:: Problem statement ::
Search the records for the word "Vakıf" and copy each line in which it appears.

:: Stored data entries ::

--- START ---

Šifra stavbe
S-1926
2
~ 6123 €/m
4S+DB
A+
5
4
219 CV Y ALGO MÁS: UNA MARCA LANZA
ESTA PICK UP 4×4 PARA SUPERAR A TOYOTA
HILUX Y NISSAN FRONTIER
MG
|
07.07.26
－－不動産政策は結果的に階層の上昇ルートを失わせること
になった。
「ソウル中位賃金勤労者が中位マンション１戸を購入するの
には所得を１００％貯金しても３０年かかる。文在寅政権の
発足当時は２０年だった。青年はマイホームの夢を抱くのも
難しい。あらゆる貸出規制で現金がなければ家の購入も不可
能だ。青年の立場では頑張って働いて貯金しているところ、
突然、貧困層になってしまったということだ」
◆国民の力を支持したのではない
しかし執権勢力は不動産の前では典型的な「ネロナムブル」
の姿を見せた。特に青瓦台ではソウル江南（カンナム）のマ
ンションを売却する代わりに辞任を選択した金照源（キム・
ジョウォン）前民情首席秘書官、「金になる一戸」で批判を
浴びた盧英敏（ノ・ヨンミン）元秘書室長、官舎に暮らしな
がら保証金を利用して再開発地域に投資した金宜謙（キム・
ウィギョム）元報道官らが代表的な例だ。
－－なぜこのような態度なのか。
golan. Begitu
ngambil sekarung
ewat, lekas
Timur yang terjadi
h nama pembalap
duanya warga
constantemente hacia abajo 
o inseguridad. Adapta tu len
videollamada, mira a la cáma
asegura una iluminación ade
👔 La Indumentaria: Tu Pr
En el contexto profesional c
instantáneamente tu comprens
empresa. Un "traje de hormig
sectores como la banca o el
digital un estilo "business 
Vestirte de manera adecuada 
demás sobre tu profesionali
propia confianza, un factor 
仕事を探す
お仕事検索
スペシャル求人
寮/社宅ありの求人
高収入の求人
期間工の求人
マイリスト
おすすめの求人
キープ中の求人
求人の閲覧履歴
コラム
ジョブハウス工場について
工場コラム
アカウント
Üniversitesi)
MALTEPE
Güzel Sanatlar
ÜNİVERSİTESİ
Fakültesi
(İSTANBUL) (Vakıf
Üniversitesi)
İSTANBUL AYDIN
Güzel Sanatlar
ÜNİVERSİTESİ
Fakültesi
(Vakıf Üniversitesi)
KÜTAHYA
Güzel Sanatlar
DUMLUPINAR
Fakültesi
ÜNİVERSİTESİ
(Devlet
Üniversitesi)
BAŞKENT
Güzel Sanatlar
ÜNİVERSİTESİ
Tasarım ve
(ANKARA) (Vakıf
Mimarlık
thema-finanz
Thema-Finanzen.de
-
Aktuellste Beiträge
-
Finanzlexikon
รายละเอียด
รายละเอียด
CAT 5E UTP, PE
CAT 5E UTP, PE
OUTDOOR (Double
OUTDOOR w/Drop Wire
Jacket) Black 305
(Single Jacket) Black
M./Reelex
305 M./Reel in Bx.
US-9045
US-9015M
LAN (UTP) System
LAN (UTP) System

--- END ---

:: Task solution ::
(İSTANBUL) (Vakıf
(Vakıf Üniversitesi)
(ANKARA) (Vakıf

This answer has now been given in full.